DAILY NEWS STAFF WRITERS

Forty-nine people, including top gangsters and three mobsters working as city building inspectors, were indicted Thursday in two separate bribery and racketeering schemes.

The Manhattan district attorney's office charged 29 people, including three ranking members of the Lucchese crime family and the mob-tied building inspectors, with soliciting bribes to overlook violations or speed up permits.

Prosecutors said acting Lucchese capo Anthony Croce, 76, and gangsters Joseph DiNapoli, 74, and Matthew Madonna, 73, were key players in a far-flung operation that pulled in some $400 million from gambling, loansharking, gun trafficking and extortion.

The ring passed around more than $120,000 in construction bribes, prosecutors said, adding that investigators tapped 64 telephones and bugged a restaurant in a two-year probe with the NYPD and the Department of Investigation.

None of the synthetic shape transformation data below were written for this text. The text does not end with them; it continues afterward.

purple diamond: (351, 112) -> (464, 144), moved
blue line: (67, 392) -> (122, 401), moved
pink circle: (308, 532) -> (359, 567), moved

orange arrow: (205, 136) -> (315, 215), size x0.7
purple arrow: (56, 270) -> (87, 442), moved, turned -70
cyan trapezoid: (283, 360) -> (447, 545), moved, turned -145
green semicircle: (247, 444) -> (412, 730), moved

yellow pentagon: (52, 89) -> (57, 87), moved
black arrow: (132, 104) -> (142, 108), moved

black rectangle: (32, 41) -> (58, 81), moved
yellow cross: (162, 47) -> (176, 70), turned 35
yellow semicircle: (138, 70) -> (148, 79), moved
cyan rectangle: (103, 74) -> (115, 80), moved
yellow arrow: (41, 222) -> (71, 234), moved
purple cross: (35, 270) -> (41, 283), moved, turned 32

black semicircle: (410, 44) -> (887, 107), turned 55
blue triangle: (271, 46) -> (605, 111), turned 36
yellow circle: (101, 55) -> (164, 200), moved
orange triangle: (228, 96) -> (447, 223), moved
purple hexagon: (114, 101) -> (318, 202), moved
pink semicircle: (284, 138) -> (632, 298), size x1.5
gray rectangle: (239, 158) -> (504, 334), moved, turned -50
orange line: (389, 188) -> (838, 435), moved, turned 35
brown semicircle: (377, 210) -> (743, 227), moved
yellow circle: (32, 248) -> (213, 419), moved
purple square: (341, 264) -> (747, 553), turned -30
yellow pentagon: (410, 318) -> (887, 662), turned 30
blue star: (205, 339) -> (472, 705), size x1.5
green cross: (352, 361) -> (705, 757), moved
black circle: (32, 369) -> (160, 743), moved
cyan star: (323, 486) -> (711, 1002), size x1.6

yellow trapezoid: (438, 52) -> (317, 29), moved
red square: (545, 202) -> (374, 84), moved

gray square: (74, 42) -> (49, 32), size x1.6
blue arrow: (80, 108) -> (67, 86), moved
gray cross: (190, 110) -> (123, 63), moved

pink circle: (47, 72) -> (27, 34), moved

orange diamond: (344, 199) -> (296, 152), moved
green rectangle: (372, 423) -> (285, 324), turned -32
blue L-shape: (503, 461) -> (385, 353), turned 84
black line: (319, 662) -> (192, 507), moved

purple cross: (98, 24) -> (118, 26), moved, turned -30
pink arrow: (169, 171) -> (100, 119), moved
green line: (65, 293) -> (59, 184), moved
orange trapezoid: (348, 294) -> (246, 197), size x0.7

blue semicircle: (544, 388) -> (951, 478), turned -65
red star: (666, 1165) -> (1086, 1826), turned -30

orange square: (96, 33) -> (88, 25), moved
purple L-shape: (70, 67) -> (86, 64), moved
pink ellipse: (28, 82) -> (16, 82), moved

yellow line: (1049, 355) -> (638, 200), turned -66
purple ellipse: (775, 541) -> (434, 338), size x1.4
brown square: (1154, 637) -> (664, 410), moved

"The threat of traditional organized crime is not a thing of the past," Manhattan District Attorney Robert Morgenthau said.

"Not content with activities like narcotics sales and gambling, the Lucchese family has actually sought to place associates in a government agency."

Morgenthau's probe began as an investigation of an Internet gambling operation in Costa Rica and led to corrupt building inspectors who took bribes to overlook code violations and approve permits.

The highest single bribe - $44,000 to win Buildings Department permits - went to reputed mob associate Carmine (Snappy) Francomano Sr., 71, prosecutors said.

Francomano's sons, Frank, 45, and Carmine Jr., 43, were building inspectors who extorted bribes from contractors and building owners, dealt drugs and trafficked in firearms, prosecutors said.

Other former building inspectors charged were mob associate Thomas Masucci, 59, and Earl Prentice, 54, Angel Luis Aviles, 56, and Exel Plass, 31.

All were charged with taking cash to void violations, lift stop-work orders and speed up inspections at more than a dozen sites across the city.

The indicted inspectors have resigned or been fired, Buildings Commissioner Robert LiMandri said.

"The department has visited all of the buildings associated with the investigation to ensure safety, and we expect to complete all reinspection work soon," he added.

In a separate indictment, the feds charged 12 more reputed Lucchese gangsters and seven others in a gambling, loansharking and extortion scheme. Prosecutors said the ring paid $222,000 in bribes to an NYPD detective and sergeant posing as crooked cops to protect city poker parlors.

Acting Lucchese capo Andrew DiSimone and crime family soldier Dominic (Nicky Pepsi) Capelli ran the ring, said Chief Brian Conroy of the NYPD vice division, who headed up the sting, dubbed Operation Open House.